Incorrect Missing Data Handling
There are three fundamentally different approaches to missing data: dropping incomplete cases, imputing values, and using methods that account for missingness. Each produces different results, and the right choice depends on why data are missing — something AI cannot determine. If your data are missing because sicker patients dropped out of a study, dropping those cases biases your results. AI does not know this unless you tell it.
Wrong Statistical Test
AI selects a parametric test when your data are non-normal, or uses a test that assumes independence when your observations are paired. It may run a t-test on Likert scale data, apply a Pearson correlation to ordinal variables, or use linear regression when the relationship is clearly non-linear. The output will still include a p-value and a confidence interval — they will just be meaningless.

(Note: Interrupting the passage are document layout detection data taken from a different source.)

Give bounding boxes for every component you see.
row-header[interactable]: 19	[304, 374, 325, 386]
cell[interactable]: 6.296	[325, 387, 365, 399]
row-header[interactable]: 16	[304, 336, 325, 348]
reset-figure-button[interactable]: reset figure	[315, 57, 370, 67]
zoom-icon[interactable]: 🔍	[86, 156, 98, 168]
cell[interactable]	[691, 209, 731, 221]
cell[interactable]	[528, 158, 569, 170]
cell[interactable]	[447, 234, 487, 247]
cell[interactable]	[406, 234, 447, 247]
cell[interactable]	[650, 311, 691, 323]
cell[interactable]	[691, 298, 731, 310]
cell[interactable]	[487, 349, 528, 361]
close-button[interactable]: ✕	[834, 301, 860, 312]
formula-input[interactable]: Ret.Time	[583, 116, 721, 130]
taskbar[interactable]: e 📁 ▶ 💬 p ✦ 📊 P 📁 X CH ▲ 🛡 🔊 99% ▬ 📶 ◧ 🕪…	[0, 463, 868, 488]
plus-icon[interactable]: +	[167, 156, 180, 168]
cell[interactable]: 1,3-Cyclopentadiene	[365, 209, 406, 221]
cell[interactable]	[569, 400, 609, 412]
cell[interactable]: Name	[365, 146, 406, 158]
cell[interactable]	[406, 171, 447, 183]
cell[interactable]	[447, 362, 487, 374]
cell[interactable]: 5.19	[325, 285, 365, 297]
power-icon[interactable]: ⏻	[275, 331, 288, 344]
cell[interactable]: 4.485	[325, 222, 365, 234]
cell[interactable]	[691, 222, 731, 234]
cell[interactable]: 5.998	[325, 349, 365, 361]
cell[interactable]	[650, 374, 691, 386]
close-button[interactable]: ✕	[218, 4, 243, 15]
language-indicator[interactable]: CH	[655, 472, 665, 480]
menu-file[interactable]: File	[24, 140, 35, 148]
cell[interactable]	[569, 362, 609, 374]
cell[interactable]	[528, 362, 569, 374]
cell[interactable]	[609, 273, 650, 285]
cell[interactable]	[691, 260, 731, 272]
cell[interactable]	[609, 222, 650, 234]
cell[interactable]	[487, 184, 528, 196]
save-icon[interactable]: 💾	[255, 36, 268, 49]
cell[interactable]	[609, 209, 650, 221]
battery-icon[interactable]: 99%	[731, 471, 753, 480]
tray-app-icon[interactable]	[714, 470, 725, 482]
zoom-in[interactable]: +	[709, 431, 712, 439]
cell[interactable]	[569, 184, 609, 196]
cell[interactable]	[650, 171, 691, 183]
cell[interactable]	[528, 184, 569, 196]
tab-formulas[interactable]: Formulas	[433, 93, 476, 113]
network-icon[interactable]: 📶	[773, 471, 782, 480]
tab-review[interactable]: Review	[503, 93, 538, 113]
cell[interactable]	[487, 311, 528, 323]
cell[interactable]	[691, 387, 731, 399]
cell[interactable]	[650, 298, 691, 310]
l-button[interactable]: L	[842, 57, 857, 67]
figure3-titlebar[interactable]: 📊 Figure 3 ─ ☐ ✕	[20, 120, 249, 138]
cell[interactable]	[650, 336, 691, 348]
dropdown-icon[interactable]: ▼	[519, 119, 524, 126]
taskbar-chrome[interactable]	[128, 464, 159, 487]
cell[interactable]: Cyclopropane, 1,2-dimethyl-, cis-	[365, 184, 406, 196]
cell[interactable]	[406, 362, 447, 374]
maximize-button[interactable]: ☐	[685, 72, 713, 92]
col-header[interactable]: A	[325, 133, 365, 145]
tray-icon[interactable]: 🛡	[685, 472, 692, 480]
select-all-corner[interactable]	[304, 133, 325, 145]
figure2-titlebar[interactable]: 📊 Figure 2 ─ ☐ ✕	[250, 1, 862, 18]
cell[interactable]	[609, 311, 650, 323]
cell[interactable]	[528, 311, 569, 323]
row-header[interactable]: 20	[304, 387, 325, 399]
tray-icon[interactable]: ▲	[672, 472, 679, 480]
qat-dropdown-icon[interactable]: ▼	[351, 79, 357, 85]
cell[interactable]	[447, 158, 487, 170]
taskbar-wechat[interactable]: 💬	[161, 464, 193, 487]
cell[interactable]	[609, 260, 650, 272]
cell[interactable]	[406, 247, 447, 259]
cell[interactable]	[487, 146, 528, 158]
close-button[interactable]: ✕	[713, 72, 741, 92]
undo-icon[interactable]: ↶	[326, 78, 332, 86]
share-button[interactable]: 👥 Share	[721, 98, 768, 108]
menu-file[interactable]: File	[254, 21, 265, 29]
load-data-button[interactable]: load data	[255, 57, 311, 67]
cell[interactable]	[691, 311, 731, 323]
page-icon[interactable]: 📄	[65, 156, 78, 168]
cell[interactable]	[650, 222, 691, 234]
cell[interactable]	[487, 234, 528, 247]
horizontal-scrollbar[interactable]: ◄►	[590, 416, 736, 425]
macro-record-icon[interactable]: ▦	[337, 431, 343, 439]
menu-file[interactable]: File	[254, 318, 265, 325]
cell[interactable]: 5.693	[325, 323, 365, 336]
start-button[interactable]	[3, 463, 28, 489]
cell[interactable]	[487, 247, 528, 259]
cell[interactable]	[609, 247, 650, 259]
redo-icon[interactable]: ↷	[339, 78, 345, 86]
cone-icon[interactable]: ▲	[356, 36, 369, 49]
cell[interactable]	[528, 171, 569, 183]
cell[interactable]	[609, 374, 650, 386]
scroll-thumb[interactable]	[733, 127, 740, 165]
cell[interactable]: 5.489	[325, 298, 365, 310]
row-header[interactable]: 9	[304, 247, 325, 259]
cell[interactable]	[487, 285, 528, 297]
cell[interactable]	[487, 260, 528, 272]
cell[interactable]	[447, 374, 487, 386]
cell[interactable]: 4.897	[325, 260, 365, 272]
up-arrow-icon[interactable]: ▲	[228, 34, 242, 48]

Grouping and Aggregation Errors
When AI groups or aggregates your data, it may inadvertently change the unit of analysis. If you have repeated measurements per participant and the AI calculates a mean across all observations rather than first averaging within participants, you have pseudo-replication — your effective sample size is inflated, your standard errors are too small, and your p-values are too optimistic. The analysis looks more impressive than it should.
Data Leakage
In predictive modelling, AI may inadvertently include information from the future or from the outcome variable in the features used for prediction. Kapoor and Narayanan (2023) documented how this kind of data leakage has compromised a significant body of machine-learning research across multiple scientific fields. The models report excellent performance — because they are effectively cheating by using information they should not have access to.
💡 The Key Lesson
A correct-looking output is not a correct output. The most dangerous errors in AI-assisted analysis are the ones that produce professional, publication-ready results that happen to be wrong. Your defence against silent errors is not better AI — it is better verification practices. Check what variable the AI used. Check how it handled missing data. Check that the statistical test matches your data structure. Check the units. Check the direction of effects against your expectations. If you cannot explain every step of the analysis, you do not understand the analysis — and you should not publish it.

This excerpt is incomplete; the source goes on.